Available data:

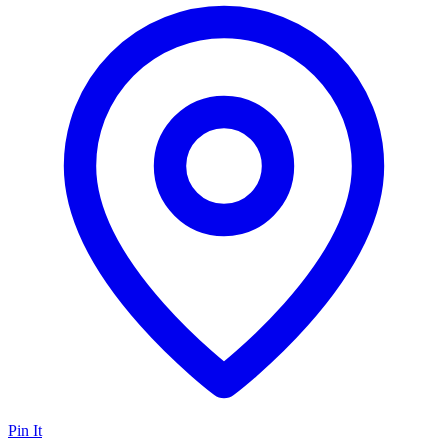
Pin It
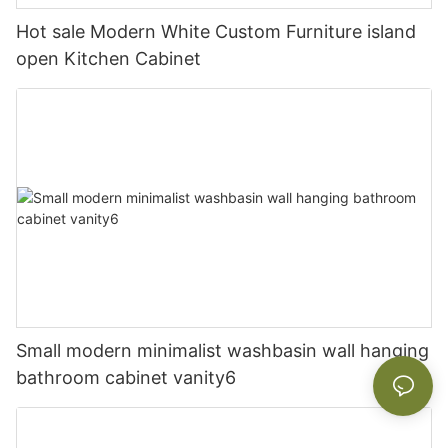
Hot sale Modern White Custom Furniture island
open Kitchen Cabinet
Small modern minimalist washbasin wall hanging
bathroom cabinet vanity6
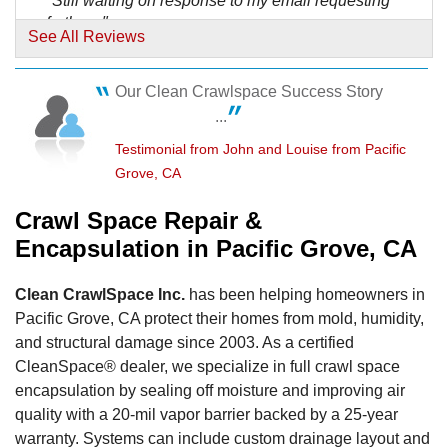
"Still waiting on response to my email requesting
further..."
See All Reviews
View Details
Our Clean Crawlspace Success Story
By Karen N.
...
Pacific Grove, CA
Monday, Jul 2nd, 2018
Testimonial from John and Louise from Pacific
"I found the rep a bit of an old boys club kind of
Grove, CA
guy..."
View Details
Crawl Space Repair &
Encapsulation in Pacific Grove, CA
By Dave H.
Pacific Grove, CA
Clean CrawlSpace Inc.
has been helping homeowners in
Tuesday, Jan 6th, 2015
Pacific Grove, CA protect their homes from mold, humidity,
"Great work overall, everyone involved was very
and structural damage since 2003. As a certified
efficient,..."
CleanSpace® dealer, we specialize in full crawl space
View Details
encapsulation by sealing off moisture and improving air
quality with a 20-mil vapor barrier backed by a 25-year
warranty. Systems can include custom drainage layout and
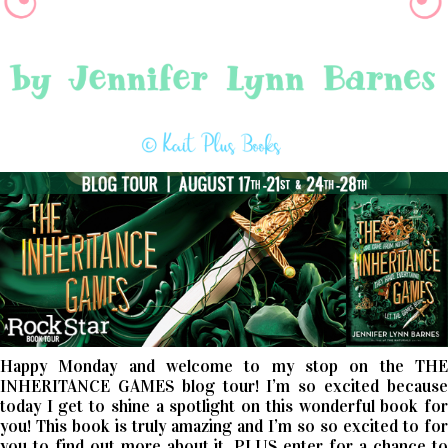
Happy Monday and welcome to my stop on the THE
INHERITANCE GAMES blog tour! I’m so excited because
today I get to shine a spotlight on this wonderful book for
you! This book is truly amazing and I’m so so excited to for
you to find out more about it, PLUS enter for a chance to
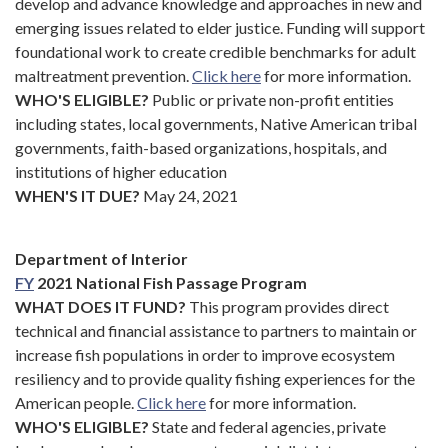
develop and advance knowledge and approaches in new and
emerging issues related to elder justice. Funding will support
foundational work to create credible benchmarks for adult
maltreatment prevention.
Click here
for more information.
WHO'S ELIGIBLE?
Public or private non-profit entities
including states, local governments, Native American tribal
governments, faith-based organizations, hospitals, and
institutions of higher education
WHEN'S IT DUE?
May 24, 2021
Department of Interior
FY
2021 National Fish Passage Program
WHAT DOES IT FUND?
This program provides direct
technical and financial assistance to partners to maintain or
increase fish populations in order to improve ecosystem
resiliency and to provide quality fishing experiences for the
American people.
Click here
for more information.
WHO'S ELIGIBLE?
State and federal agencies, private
--
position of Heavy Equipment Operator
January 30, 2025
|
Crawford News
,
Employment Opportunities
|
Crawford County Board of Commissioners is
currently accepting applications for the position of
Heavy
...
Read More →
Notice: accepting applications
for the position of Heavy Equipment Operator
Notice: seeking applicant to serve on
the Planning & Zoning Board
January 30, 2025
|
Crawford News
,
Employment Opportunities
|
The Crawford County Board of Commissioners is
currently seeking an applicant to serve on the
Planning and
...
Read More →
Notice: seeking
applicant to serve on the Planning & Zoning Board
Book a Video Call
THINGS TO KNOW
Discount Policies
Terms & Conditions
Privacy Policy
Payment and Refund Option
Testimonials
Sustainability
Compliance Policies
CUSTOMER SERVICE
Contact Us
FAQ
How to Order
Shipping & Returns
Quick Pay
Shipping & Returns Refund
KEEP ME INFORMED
---
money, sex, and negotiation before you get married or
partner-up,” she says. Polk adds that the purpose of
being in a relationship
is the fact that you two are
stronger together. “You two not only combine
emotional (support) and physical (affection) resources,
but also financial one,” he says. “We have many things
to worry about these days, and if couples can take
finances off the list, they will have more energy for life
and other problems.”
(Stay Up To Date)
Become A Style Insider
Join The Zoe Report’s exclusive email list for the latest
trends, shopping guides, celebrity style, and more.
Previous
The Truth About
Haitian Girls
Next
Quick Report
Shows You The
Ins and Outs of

Work item:
Set down again, exactly, every line above from the one with "Happy Monday and" down to the one with "foundational work to", both ends included. No pictures, and nothing else.

Answer for the task:
Happy Monday and welcome to my stop on the THE
INHERITANCE GAMES blog tour! I’m so excited because
today I get to shine a spotlight on this wonderful book for
you! This book is truly amazing and I’m so so excited to for
you to find out more about it, PLUS enter for a chance to
develop and advance knowledge and approaches in new and
emerging issues related to elder justice. Funding will support
foundational work to create credible benchmarks for adult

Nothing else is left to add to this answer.